* [ACTIVITY] Every record, apart from its pictures, should be repeated exactly.

* [Stored items from a collection]
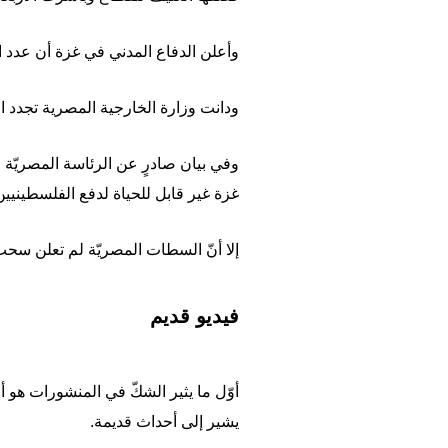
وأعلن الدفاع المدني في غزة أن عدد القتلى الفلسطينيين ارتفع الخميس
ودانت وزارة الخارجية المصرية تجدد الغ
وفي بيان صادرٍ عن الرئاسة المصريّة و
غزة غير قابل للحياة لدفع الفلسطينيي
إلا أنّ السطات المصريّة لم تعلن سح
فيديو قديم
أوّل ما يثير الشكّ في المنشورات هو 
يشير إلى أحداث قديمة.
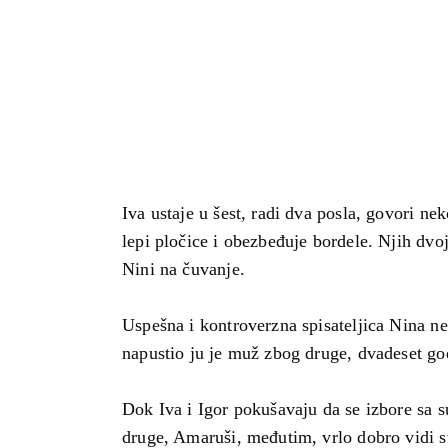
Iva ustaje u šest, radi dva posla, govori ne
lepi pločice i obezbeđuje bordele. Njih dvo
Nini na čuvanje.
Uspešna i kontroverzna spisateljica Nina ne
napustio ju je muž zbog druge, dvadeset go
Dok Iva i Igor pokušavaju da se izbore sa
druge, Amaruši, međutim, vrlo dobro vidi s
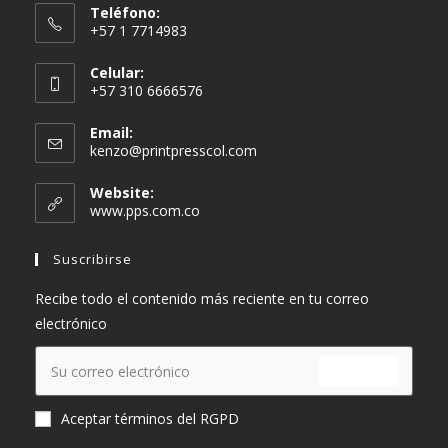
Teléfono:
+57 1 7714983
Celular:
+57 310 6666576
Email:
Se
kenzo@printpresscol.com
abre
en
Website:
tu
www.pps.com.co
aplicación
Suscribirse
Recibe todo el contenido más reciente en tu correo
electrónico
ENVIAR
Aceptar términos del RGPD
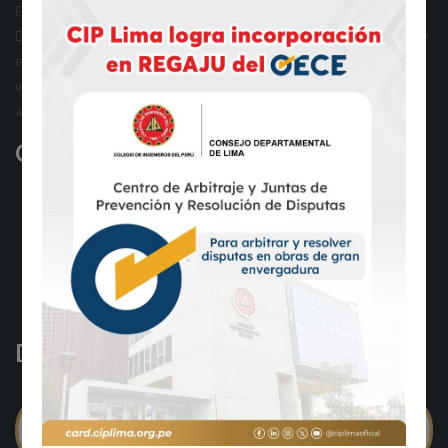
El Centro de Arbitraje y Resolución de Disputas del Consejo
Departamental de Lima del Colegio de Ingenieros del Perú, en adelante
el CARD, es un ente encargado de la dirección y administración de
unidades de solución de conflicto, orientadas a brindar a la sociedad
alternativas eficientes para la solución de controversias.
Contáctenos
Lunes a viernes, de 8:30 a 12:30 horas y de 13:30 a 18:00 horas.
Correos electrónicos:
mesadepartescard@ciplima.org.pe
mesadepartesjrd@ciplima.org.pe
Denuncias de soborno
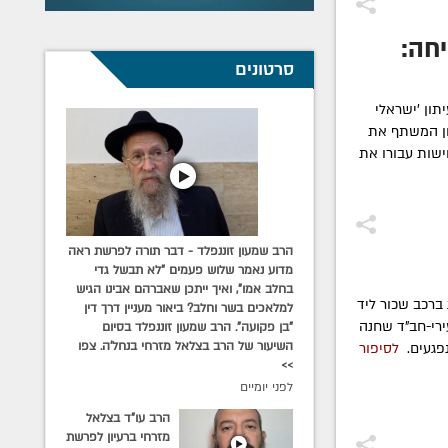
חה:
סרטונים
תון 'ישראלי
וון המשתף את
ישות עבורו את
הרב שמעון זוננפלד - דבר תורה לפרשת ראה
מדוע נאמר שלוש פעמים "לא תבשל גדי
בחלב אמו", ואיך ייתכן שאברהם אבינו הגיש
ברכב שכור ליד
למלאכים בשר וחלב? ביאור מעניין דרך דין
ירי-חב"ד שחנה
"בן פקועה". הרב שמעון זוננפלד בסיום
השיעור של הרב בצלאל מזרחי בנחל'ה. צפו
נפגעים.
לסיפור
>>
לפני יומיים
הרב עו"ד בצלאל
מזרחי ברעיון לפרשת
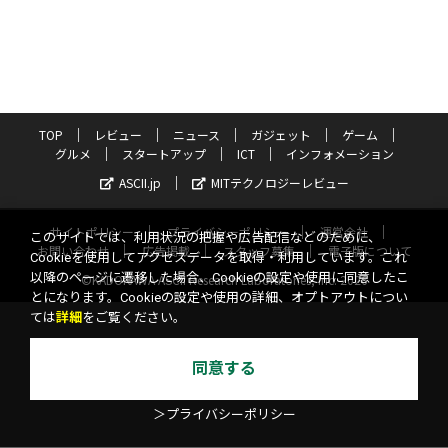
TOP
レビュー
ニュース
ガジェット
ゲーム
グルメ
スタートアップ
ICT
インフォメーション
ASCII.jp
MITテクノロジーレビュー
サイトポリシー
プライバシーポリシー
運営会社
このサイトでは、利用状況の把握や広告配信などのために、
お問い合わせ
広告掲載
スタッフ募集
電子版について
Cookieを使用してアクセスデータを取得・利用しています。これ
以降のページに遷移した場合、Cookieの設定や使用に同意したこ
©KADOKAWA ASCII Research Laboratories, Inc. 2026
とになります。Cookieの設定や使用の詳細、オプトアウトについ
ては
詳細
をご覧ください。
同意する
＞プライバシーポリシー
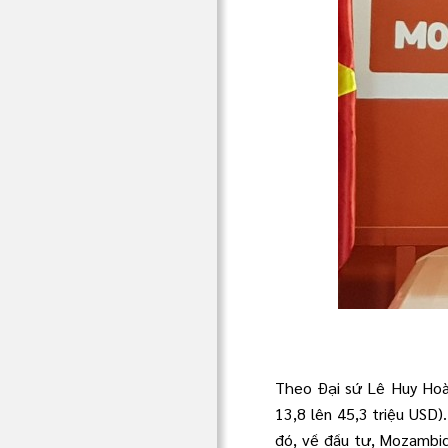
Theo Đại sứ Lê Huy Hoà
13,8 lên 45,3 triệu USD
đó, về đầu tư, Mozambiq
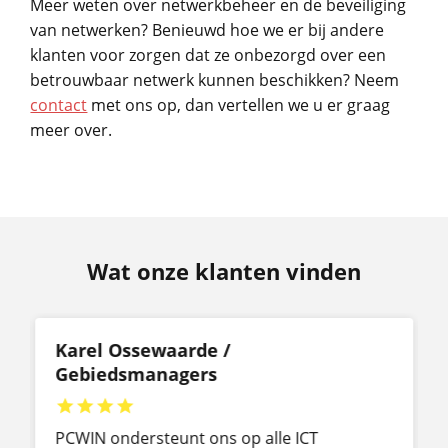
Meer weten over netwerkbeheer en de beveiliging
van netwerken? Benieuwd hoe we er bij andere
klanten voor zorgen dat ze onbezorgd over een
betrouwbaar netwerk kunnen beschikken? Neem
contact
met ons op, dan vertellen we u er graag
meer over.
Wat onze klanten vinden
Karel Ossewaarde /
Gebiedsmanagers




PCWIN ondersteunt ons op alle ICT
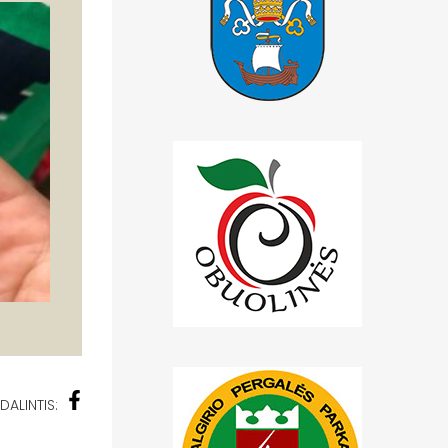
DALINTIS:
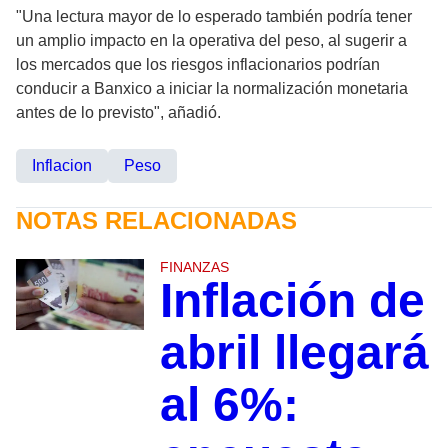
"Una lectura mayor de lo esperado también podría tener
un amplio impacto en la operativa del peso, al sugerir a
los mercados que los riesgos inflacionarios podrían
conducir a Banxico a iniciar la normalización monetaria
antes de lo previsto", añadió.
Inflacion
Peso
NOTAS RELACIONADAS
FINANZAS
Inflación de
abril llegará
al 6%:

* [SOLUTION]
وأعلن الدفاع المدني في غزة أن عدد القتلى الفلسطينيين ارتفع الخميس
ودانت وزارة الخارجية المصرية تجدد الغ
وفي بيان صادرٍ عن الرئاسة المصريّة و
غزة غير قابل للحياة لدفع الفلسطينيي
إلا أنّ السطات المصريّة لم تعلن سح
فيديو قديم
أوّل ما يثير الشكّ في المنشورات هو 
يشير إلى أحداث قديمة.
Iva ustaje u šest, radi dva posla, govori ne
lepi pločice i obezbeđuje bordele. Njih dvo
Nini na čuvanje.
Uspešna i kontroverzna spisateljica Nina ne
napustio ju je muž zbog druge, dvadeset go
Dok Iva i Igor pokušavaju da se izbore sa
druge, Amaruši, međutim, vrlo dobro vidi s
Teléfono:
+57 1 7714983
Celular:
+57 310 6666576
Email:
Se
kenzo@printpresscol.com
abre
en
Website:
tu
www.pps.com.co
aplicación
Suscribirse
Recibe todo el contenido más reciente en tu correo
electrónico
ENVIAR
Aceptar términos del RGPD
El Centro de Arbitraje y Resolución de Disputas del Consejo
Departamental de Lima del Colegio de Ingenieros del Perú, en adelante
el CARD, es un ente encargado de la dirección y administración de
unidades de solución de conflicto, orientadas a brindar a la sociedad
alternativas eficientes para la solución de controversias.
Contáctenos
Lunes a viernes, de 8:30 a 12:30 horas y de 13:30 a 18:00 horas.
Correos electrónicos:
mesadepartescard@ciplima.org.pe
mesadepartesjrd@ciplima.org.pe
Denuncias de soborno
חה:
סרטונים
תון 'ישראלי
וון המשתף את
ישות עבורו את
הרב שמעון זוננפלד - דבר תורה לפרשת ראה
מדוע נאמר שלוש פעמים "לא תבשל גדי
בחלב אמו", ואיך ייתכן שאברהם אבינו הגיש
ברכב שכור ליד
למלאכים בשר וחלב? ביאור מעניין דרך דין
ירי-חב"ד שחנה
"בן פקועה". הרב שמעון זוננפלד בסיום
השיעור של הרב בצלאל מזרחי בנחל'ה. צפו
נפגעים.
לסיפור
>>
לפני יומיים
הרב עו"ד בצלאל
מזרחי ברעיון לפרשת
TOP
レビュー
ニュース
ガジェット
ゲーム
グルメ
スタートアップ
ICT
インフォメーション
ASCII.jp
MITテクノロジーレビュー
サイトポリシー
プライバシーポリシー
運営会社
このサイトでは、利用状況の把握や広告配信などのために、
お問い合わせ
広告掲載
スタッフ募集
電子版について
Cookieを使用してアクセスデータを取得・利用しています。これ
以降のページに遷移した場合、Cookieの設定や使用に同意したこ
©KADOKAWA ASCII Research Laboratories, Inc. 2026
とになります。Cookieの設定や使用の詳細、オプトアウトについ
ては
詳細
をご覧ください。
同意する
＞プライバシーポリシー
Theo Đại sứ Lê Huy Hoà
13,8 lên 45,3 triệu USD
đó, về đầu tư, Mozambiq
Meer weten over netwerkbeheer en de beveiliging
van netwerken? Benieuwd hoe we er bij andere
klanten voor zorgen dat ze onbezorgd over een
betrouwbaar netwerk kunnen beschikken? Neem
contact
met ons op, dan vertellen we u er graag
meer over.
Wat onze klanten vinden
Karel Ossewaarde /
Gebiedsmanagers




PCWIN ondersteunt ons op alle ICT
DALINTIS:
"Una lectura mayor de lo esperado también podría tener
un amplio impacto en la operativa del peso, al sugerir a
los mercados que los riesgos inflacionarios podrían
conducir a Banxico a iniciar la normalización monetaria
antes de lo previsto", añadió.
Inflacion
Peso
NOTAS RELACIONADAS
FINANZAS
Inflación de
abril llegará
al 6%:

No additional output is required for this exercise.